Yes, lately, we’ve seen waves of layoffs, especially among junior employees, as AI takes over. How can companies balance automation with keeping jobs?
It’s a tricky question. In practice, companies will automate wherever it makes economic sense. If robots or AI can produce a product cheaper than a human, businesses will naturally go for the cost cut. Without regulations or mandatory limits, there’s very little to slow automation down.
Yet the reality is more nuanced. Jobs stick around as long as automating a role costs more than keeping a human. Take giants like Amazon—they pour billions into warehouse and logistics automation, yet remain among the biggest employers in the sector because some tasks are simply cheaper to do by hand.
The future of work is all about reskilling and the shift to gig and project-based careers. Lifelong employment at a single company is disappearing—and the traditional idea of permanent work is fading too. More people will become small independent “businesses,” managing careers like a portfolio of projects and tasks. It’s a world of opportunity, but it demands flexibility, constant upskilling, and the ability to pivot quickly.
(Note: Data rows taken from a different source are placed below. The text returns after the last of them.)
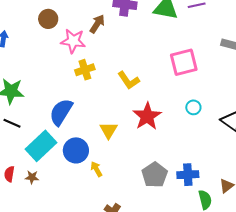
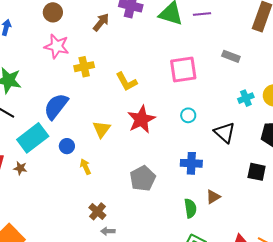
pink star: (73, 41) -> (57, 46), moved
blue circle: (76, 150) -> (67, 146), size x0.6
blue cross: (188, 175) -> (191, 163), moved

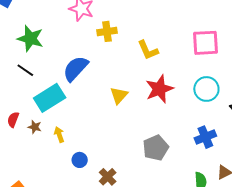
cyan circle: (188, 115) -> (206, 89), size x1.6
blue circle: (67, 146) -> (80, 160), moved
blue cross: (191, 163) -> (205, 137), turned -30
yellow arrow: (85, 167) -> (59, 135), moved

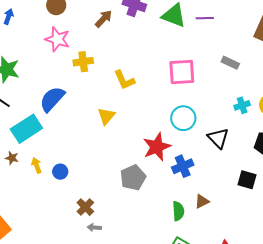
red star: (159, 89) -> (157, 147), moved
yellow triangle: (119, 95) -> (106, 116), moved
blue circle: (80, 160) -> (60, 172), moved

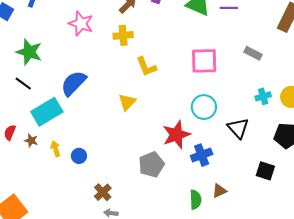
yellow cross: (83, 62) -> (123, 35), moved

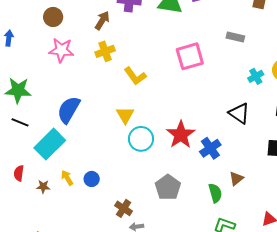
cyan circle: (204, 107) -> (141, 139), moved
brown star: (31, 141) -> (43, 187), moved
gray pentagon: (151, 165) -> (168, 187), moved

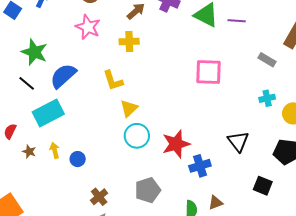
gray rectangle: (235, 37) -> (267, 60), moved
yellow L-shape: (135, 76) -> (113, 81), moved
cyan cross: (256, 76) -> (267, 98), moved
blue semicircle: (69, 110) -> (63, 76), moved

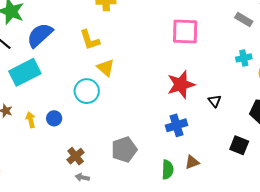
yellow triangle: (129, 108) -> (106, 68), turned -36
cyan circle: (137, 136) -> (87, 91), moved
black triangle: (238, 141) -> (215, 101), size x0.6
red star: (176, 144) -> (181, 85), moved
yellow arrow: (55, 150) -> (31, 120), moved

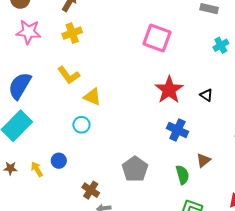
pink square: (185, 32) -> (157, 38), turned 36
cyan circle: (87, 91) -> (81, 125), size x0.7
blue cross: (177, 125) -> (177, 130), turned -30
What’s the number-one piece of advice you’d give to someone worried that AI will take over their job?
Every time a person frees up time, it gets filled with something new. That’s how new sectors, fields of knowledge, and professions emerge. My advice would be to ask yourself: where do you want to go next? In a year, two, five, ten—and strategically, throughout your life? Where will your mind, creativity, skills, and resources create value and help solve real problems for people?
Which skills will define “new literacy” in the next 10 years?
Even sooner than a decade from now, being literate will mean knowing how to work effectively with AI as a tool. Everyone will need to grasp how these technologies function, what they can—and can’t—do, and how to craft the right prompts—a skill surprisingly few people master today.
Equally crucial will be the ability to design systems and automate routine tasks, orchestrating different agents and tools to maximise efficiency. Basic programming will no longer be just for coders—it will become a must-have for anyone building AI-powered products and services.
The ability to structure information visually and create clear, compelling designs will also be essential, helping ideas and results cut through the noise.
And, of course, critical thinking and the capacity to filter massive streams of information will be indispensable. We’ll need to digest enormous amounts of data and make smart decisions in a constantly shifting landscape. Curiosity, experimentation, and adaptability—being ready to try new approaches and pivot quickly—will become the hallmarks of both professional and personal growth.